/---
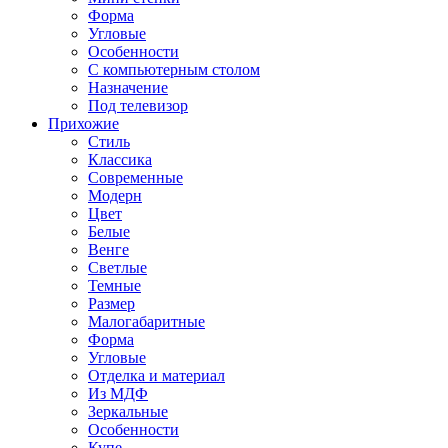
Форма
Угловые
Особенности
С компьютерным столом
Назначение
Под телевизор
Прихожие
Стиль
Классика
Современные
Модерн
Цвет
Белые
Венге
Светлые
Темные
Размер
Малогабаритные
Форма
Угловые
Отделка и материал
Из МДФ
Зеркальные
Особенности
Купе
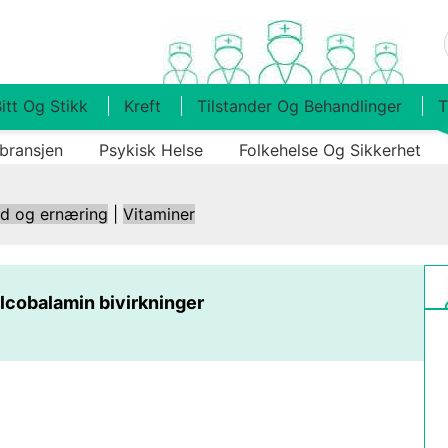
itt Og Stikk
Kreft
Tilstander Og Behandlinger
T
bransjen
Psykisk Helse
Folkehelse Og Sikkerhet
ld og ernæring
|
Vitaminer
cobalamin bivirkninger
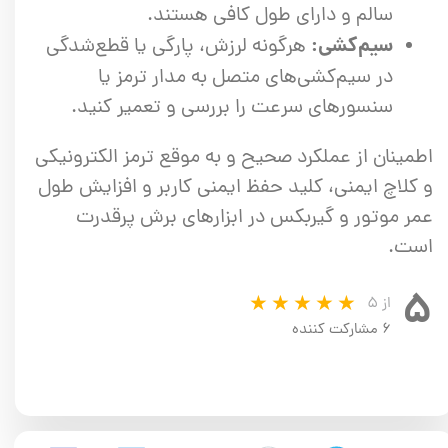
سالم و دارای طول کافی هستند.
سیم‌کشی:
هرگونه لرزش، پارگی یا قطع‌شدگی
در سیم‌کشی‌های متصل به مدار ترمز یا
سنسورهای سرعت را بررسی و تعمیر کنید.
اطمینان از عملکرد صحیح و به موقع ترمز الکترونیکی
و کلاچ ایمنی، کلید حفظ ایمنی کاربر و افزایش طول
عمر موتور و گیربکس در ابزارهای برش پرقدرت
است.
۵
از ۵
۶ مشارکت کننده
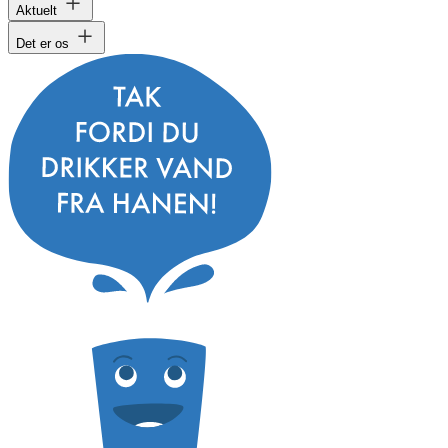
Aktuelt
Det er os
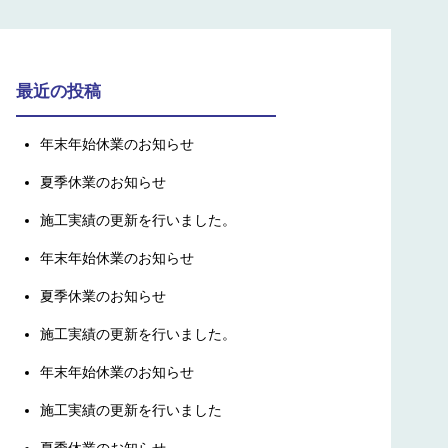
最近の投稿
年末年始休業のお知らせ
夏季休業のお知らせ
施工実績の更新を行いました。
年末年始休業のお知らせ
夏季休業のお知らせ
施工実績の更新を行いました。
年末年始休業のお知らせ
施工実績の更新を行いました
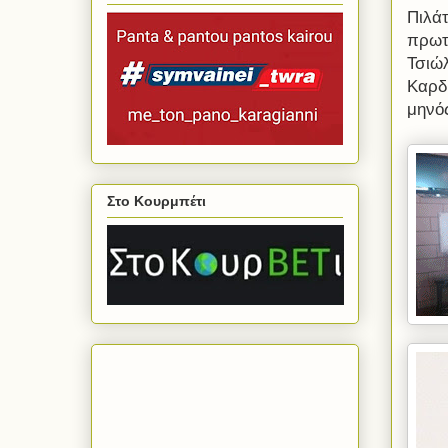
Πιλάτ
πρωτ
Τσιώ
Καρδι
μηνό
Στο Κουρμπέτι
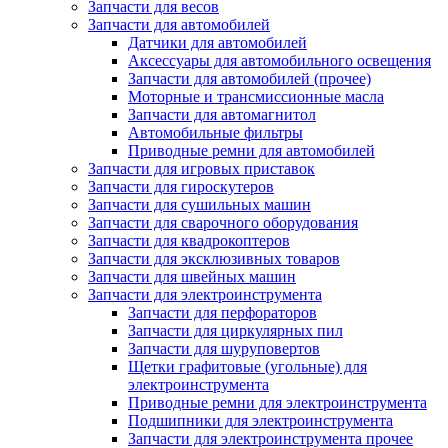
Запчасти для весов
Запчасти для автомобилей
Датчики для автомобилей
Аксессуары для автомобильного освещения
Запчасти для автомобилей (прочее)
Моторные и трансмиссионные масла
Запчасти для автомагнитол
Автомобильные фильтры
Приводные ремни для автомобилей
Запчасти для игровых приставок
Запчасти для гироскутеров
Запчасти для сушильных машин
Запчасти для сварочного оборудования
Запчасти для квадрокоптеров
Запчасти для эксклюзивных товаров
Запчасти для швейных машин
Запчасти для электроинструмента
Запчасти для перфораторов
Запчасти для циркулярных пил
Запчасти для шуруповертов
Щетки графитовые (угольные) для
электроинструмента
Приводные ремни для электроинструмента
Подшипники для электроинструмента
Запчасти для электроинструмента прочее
\---
Repeat the entries exactly. Any picture is to be left out.

▶ **Reply to the task**
Форма
Угловые
Особенности
С компьютерным столом
Назначение
Под телевизор
Прихожие
Стиль
Классика
Современные
Модерн
Цвет
Белые
Венге
Светлые
Темные
Размер
Малогабаритные
Форма
Угловые
Отделка и материал
Из МДФ
Зеркальные
Особенности
Купе
itt Og Stikk
Kreft
Tilstander Og Behandlinger
T
bransjen
Psykisk Helse
Folkehelse Og Sikkerhet
ld og ernæring
|
Vitaminer
cobalamin bivirkninger
سالم و دارای طول کافی هستند.
سیم‌کشی:
هرگونه لرزش، پارگی یا قطع‌شدگی
در سیم‌کشی‌های متصل به مدار ترمز یا
سنسورهای سرعت را بررسی و تعمیر کنید.
اطمینان از عملکرد صحیح و به موقع ترمز الکترونیکی
و کلاچ ایمنی، کلید حفظ ایمنی کاربر و افزایش طول
عمر موتور و گیربکس در ابزارهای برش پرقدرت
است.
۵
از ۵
۶ مشارکت کننده
Aktuelt
Det er os
最近の投稿
年末年始休業のお知らせ
夏季休業のお知らせ
施工実績の更新を行いました。
年末年始休業のお知らせ
夏季休業のお知らせ
施工実績の更新を行いました。
年末年始休業のお知らせ
施工実績の更新を行いました
Πιλάτ
πρωτ
Τσιώ
Καρδι
μηνό
Στο Κουρμπέτι
Запчасти для весов
Запчасти для автомобилей
Датчики для автомобилей
Аксессуары для автомобильного освещения
Запчасти для автомобилей (прочее)
Моторные и трансмиссионные масла
Запчасти для автомагнитол
Автомобильные фильтры
Приводные ремни для автомобилей
Запчасти для игровых приставок
Запчасти для гироскутеров
Запчасти для сушильных машин
Запчасти для сварочного оборудования
Запчасти для квадрокоптеров
Запчасти для эксклюзивных товаров
Запчасти для швейных машин
Запчасти для электроинструмента
Запчасти для перфораторов
Запчасти для циркулярных пил
Запчасти для шуруповертов
Щетки графитовые (угольные) для
электроинструмента
Приводные ремни для электроинструмента
Подшипники для электроинструмента
Запчасти для электроинструмента прочее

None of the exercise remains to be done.